§ Task goal
Return only the lines of the listing below that run from the line with "Михайловск отметил Международный" through the line with "3+1 ve Villa", both ends included, exactly as written.

§ Supplied records
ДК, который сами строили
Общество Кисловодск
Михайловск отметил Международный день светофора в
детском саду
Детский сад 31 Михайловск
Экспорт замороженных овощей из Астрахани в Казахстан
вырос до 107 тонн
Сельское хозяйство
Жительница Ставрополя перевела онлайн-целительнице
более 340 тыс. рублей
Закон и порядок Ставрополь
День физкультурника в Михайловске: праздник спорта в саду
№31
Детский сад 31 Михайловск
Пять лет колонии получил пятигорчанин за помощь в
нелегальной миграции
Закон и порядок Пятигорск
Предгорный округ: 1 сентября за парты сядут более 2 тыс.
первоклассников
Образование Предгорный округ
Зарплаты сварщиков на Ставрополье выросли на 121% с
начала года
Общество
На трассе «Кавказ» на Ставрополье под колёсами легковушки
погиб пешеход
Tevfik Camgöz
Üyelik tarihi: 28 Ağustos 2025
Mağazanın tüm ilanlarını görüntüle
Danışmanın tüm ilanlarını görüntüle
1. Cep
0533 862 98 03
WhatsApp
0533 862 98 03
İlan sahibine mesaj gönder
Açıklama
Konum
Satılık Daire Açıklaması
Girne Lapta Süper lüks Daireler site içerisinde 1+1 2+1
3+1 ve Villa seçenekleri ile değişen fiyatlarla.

...

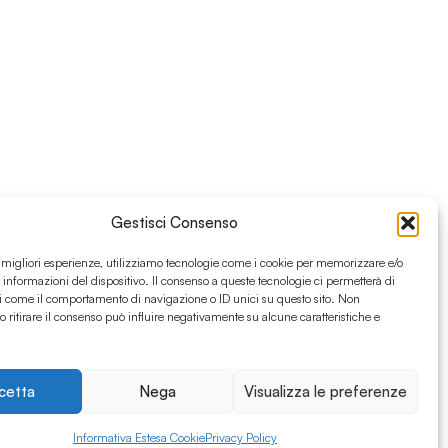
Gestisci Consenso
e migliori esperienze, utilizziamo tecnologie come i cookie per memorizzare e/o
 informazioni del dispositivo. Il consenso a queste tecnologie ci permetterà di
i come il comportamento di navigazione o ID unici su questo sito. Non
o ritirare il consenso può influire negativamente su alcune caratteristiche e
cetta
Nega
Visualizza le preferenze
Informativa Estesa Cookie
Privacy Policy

--

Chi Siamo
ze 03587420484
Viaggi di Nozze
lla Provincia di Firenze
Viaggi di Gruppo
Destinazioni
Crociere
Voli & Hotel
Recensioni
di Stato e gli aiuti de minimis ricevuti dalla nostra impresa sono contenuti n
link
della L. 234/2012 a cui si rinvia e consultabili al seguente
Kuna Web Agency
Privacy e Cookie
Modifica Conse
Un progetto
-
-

§ Answer area
Михайловск отметил Международный день светофора в
детском саду
Детский сад 31 Михайловск
Экспорт замороженных овощей из Астрахани в Казахстан
вырос до 107 тонн
Сельское хозяйство
Жительница Ставрополя перевела онлайн-целительнице
более 340 тыс. рублей
Закон и порядок Ставрополь
День физкультурника в Михайловске: праздник спорта в саду
№31
Детский сад 31 Михайловск
Пять лет колонии получил пятигорчанин за помощь в
нелегальной миграции
Закон и порядок Пятигорск
Предгорный округ: 1 сентября за парты сядут более 2 тыс.
первоклассников
Образование Предгорный округ
Зарплаты сварщиков на Ставрополье выросли на 121% с
начала года
Общество
На трассе «Кавказ» на Ставрополье под колёсами легковушки
погиб пешеход
Tevfik Camgöz
Üyelik tarihi: 28 Ağustos 2025
Mağazanın tüm ilanlarını görüntüle
Danışmanın tüm ilanlarını görüntüle
1. Cep
0533 862 98 03
WhatsApp
0533 862 98 03
İlan sahibine mesaj gönder
Açıklama
Konum
Satılık Daire Açıklaması
Girne Lapta Süper lüks Daireler site içerisinde 1+1 2+1
3+1 ve Villa seçenekleri ile değişen fiyatlarla.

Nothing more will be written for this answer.